Exogenously supplied manganese protects ribosomes from menadione-induced 25S rRNA degradation in cells. A, mid-log grx5Δ cultures grown in YPDA were shifted to medium supplemented with the indicated concentrations of MnCl₂ and grown for 4 h at 30 °C. The cultures were adjusted to the same A₆₀₀ of ∼0.6 and grown for an additional 2 h in the presence (+) or absence (−) of 50 μm menadione. RNA was isolated and analyzed by Northern hybridization with the 25S rRNA probe y540. A representative blot from three biological replicates is shown. B, quantification of the Northern hybridization data from A. The K_RS values for 25S rRNA were determined for every culture treated or untreated with menadione and/or MnCl₂. The data show mean values of three independent experiments; error bars represent S.D. The differences between K_RS values determined for samples treated with menadione (right columns) grown in MnCl₂-free medium and those grown in 1–10 μm, 0.5 mm, 1 mm, and 2 mm MnCl₂-containing medium were significant. ***, P < 0.001; **, P <0.01; *, P < 0.05; NS, not significant. Two-tailed two-sample unequal variance t test was used for statistical analysis.
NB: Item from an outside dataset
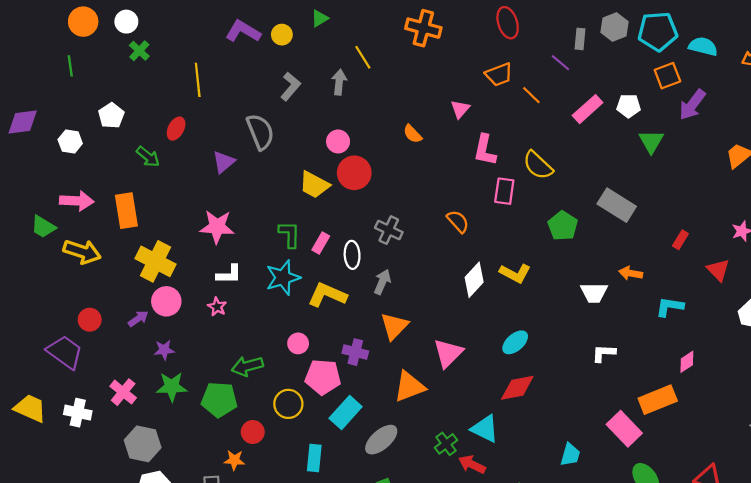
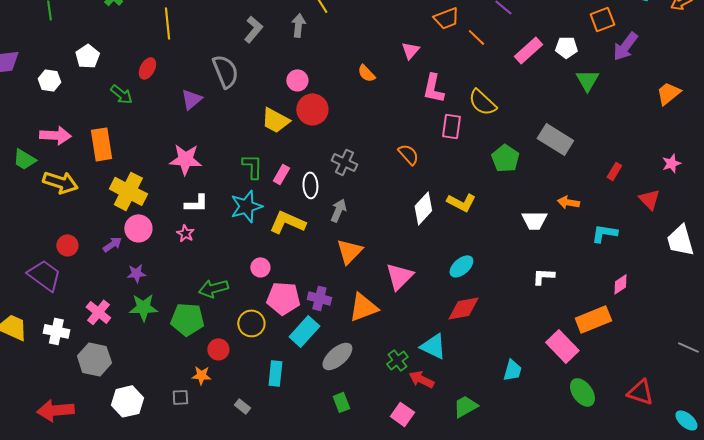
purple cross: (355, 352) -> (319, 298), moved
gray hexagon: (143, 444) -> (94, 359), moved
C and D, the experiment was performed and the data were quantified as in A and B, except that WT cells were used, MnCl₂ ranged from 0 to 2 mm, and menadione concentrations were 0, 100, 200, and 500 μm as indicated. Representative blots from three biological replicates are shown for all experiments. ****, P < 0.0001; ***, P < 0.001; **, P < 0.01; *, P < 0.05; NS, not significant (two-tailed two-sample unequal variance t test).

Figure 7.

Exogenously supplied manganese restores viability of menadione-treated cells. A and B, overnight grx5Δ (A) and WT (B) cultures grown in YPDA were diluted with fresh YPDA medium to A₆₀₀ of ∼0.2 and grown for 4 h in the presence of 1 or 2 mm MnCl₂ or in the absence of MnCl₂. The cultures were next treated with the indicated concentrations of menadione for 2 h at 30 °C with shaking. Thereafter, the cells were collected, washed twice, adjusted to the same cell counts (2 × 10⁶ cells/ml), serially diluted (1:5), and plated on YPDA agar plates. The plates were incubated at 30 °C for ∼2–3 days (WT) or ∼3–5 days (grx5Δ). Viability assays were repeated three times, and representative images are shown.

Figure 8.

Model for the roles of Fe²⁺ and Mn²⁺ in oxidant-induced ribosome damage. Under normal metal homeostasis conditions, rRNA in unstressed cells is bound by divalent metal cations, predominantly Mg²⁺, as well as some amount of Fe²⁺, with both cations occupying sites capable of coordinating other metals including Mn²⁺ (bottom left panel). An increase in the ratio of available Mn²⁺ to Fe²⁺ results in the displacement of Fe²⁺ from these rRNAs sites (bottom right panel). Under oxidative stress, ribosome-bound Fe²⁺ generates hydroxyl radicals in the Fenton reaction, causing rRNA strand breaks in the vicinity of bound Fe²⁺ ions (top left panel). Increased Mn²⁺ concentrations have the opposite effect: by displacing bound Fe²⁺, Mn²⁺ prevents rRNA strand breaks produced through Fenton chemistry and makes ribosomes more resistant to oxidative stress conditions (top right panel).